**DESCRIPTION OF THE TASK**. Below are the entries; give again exactly the lines from the one mentioning "What do you see at coordinates (456, 1809)" through the one mentioning "You are a GUI", inclusive.

+++ DATASET ENTRIES +++

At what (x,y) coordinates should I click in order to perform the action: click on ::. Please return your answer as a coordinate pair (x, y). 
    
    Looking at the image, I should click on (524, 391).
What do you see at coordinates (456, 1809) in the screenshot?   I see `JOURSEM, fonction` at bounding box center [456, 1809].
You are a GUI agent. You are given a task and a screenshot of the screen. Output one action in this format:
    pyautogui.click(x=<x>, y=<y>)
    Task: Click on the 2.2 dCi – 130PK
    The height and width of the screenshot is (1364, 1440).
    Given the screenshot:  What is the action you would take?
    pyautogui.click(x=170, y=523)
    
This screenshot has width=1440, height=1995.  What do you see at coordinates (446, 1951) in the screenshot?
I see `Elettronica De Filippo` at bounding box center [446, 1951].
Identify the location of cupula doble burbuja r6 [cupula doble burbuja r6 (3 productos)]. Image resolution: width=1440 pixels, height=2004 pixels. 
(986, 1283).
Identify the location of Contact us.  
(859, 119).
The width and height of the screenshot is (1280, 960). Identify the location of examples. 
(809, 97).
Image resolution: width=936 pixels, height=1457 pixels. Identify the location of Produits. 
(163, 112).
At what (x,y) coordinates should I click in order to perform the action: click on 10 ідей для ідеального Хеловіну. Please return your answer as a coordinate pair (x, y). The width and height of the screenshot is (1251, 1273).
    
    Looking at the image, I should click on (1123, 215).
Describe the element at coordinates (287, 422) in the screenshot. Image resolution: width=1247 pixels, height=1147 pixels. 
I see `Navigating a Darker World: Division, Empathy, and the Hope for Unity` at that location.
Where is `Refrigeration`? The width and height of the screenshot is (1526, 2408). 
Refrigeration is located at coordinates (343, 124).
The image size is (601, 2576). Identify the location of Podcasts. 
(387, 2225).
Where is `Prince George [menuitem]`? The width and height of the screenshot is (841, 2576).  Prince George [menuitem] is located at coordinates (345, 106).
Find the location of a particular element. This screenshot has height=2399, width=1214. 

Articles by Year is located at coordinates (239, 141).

+++

**SOLUTION**.
What do you see at coordinates (456, 1809) in the screenshot?   I see `JOURSEM, fonction` at bounding box center [456, 1809].
You are a GUI agent. You are given a task and a screenshot of the screen. Output one action in this format:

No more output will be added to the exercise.